Just what is indoctrination anyway? September 16, 2011

I have been hesitant to use words like “brainwash” or “indoctrinate” here because of their negative connotations. However, a recent commenter made stop and think about these terms.

I don’t think you can educate a child, live with a child, raise a child – without indoctrinating them to your world-views.

This commenter essentially argues that however you educate your child, you are indoctrinating her into your world view. You can’t help it. The argument then essentially goes “sure your parents indoctrinated you into their views, but so does everyone else, and you will do the same to your child.” I don’t think this is either helpful or accurate. Let’s start out with some definitions of “indoctrination.”

Merriam Webster:
1: to instruct especially in fundamentals or rudiments : teach
2: to imbue with a usually partisan or sectarian opinion, point of view, or principle

The American Heritage Dictionary:
1. To instruct in a body of doctrine or principles.
2. To imbue with a partisan or ideological point of view.

Collins English Dictionary:
1. to teach (a person or group of people) systematically to accept doctrines, esp uncritically
2. Rare to impart learning to; instruct

1. to instruct in a doctrine, principle, ideology, etc., especially to imbue with a specific partisan or biased belief or point of view.
2. to teach or inculcate.
3. to imbue with learning.

Are you seeing a pattern here? There appear to be two basic definitions of indoctrinate. The first is simply “to teach.” The second is “to imbue with a specific partisan or biased belief or point of view” or “to teach sustematically to accept doctrines, especially uncritically.” The Collins English Dictionary stated that the simple definition – “to teach” – is to day rare, and I think that is correct. When most people hear the word “indoctrinate” what they think of is systematically and uncritically teaching partisan and biased beliefs. While indoctrination originally simply meant teaching, it has come to mean something different in common usage today.

I find that the following introduction to the Wikipedia article on indoctrination makes this distinction very clear:

Indoctrination is the process of inculcating ideas, attitudes, cognitive strategies or a professional methodology (see doctrine). It is often distinguished from education by the fact that the indoctrinated person is expected not to question or critically examine the doctrine. As such it is used pejoratively, often in the context of education, political opinions, theology or religious dogma. Instruction in the basic principles of science, in particular, can not properly be called indoctrination, in the sense that the fundamental principles of science call for critical self-evaluation and skeptical scrutiny of one’s own ideas, a stance outside any doctrine.

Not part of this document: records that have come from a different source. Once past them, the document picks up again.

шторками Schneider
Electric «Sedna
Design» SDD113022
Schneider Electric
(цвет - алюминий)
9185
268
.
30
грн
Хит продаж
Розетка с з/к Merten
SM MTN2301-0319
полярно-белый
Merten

In practice, however, a certain level of non-rational indoctrination, usually seen as miseducative, is invariably present. The term is closely linked to socialization; in common discourse, indoctrination is often associated with negative connotations, while socialization refers to cultural or educational learning they have learned.

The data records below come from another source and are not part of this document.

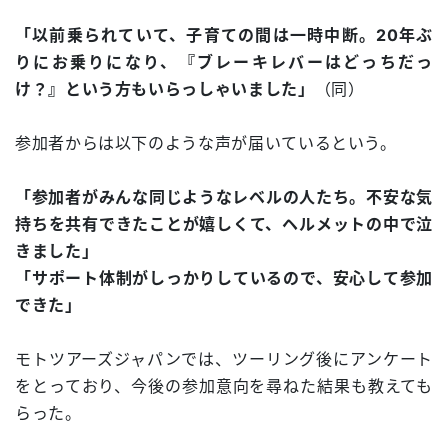
「以前乗られていて、子育ての間は一時中断。20年ぶ
りにお乗りになり、『ブレーキレバーはどっちだっ
け？』という方もいらっしゃいました」
（同）
参加者からは以下のような声が届いているという。
「参加者がみんな同じようなレベルの人たち。不安な気
持ちを共有できたことが嬉しくて、ヘルメットの中で泣
きました」
「サポート体制がしっかりしているので、安心して参加
できた」
モトツアーズジャパンでは、ツーリング後にアンケート
をとっており、今後の参加意向を尋ねた結果も教えても
らった。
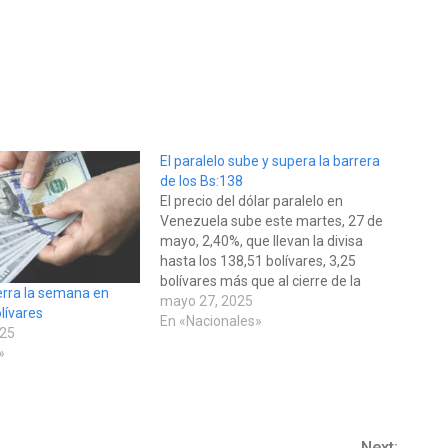
El paralelo sube y supera la barrera
de los Bs:138
El precio del dólar paralelo en
Venezuela sube este martes, 27 de
mayo, 2,40%, que llevan la divisa
hasta los 138,51 bolívares, 3,25
bolívares más que al cierre de la
cierra la semana en
jornada anterior. El dólar no
mayo 27, 2025
lívares
oficial empezó la semana
En «Nacionales»
025
retomando su tendencia alcista al
»
abrir la mañana de este lunes con
un…
Next:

While I know that Wikipedia is written and edited by laypeople, I think this paragraph highlights an important point. Teaching someone a set of doctrines or ideas and telling them not to ever question or critically examine it is indoctrination. Teaching someone to think for themselves and be critical and skeptical of all ideas including their own is not indoctrination.

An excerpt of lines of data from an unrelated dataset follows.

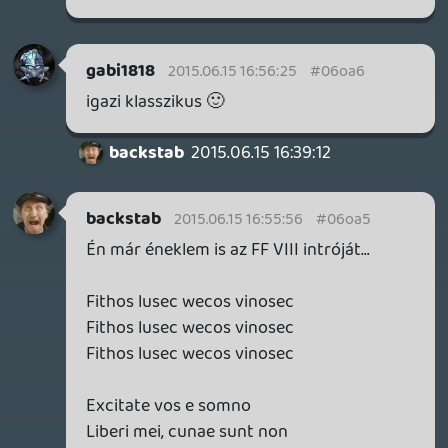
Fithos lusec wecos vinosec
Fithos lusec wecos vinosec
Crockett
2015.06.15 16:49:58
#06oa4
Az ürge vett egy targoncát és posztolta a
képet.:)
keviny
2015.06.15 16:48:11
#06oa3
Épp most beszéltek róla:
neogaf.com
SwaggerBro
2015.06.15 16:42:26
#06oa2
en.wikipedia.org
backstab
2015.06.15 16:39:12
#06oa1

Did my parents indoctrinate me? You could argue yes and you could argue no. On the one hand, they did seek “to imbue” me “with a partisan or ideological point of view.” They taught me their views as gospel truth, only gave me one side of the information for every argument, and sheltered me from alternative viewpoints and lifestyles. On the other hand, they never taught me to accept what they told me uncritically. They taught me to be a critical thinker, to always question everything and never accept anything just because someone says it. So, did my parents indoctrinate me? It’s tough to say. Regardless, some children who grow up in Christain Patriarchy are indoctrinated, taught to accept authority and not ask questions.

This discussion makes it clear, though, that it is absolutely not true that every parent indoctrinates their children. Teaching your child to uncritically accept your beliefs would be indoctrination; teaching your child to think for herself is not. I won’t be indoctrinating my daughter. I plan to teach her to be a critical thinker, to question everything and never accept anything just because someone says it. I won’t shelter her from other views, or portray those who don’t share my particular beliefs in a negative light. I won’t teach her that the world is black and white, but rather that it is complicated and filled with shades of gray. I plan to encourage her to seek out information for herself, to read, learn, and think, and to question and evaluate even her own beliefs and values. Finally, and most importantly, I will expect her to form her own views, not to simply echo mine.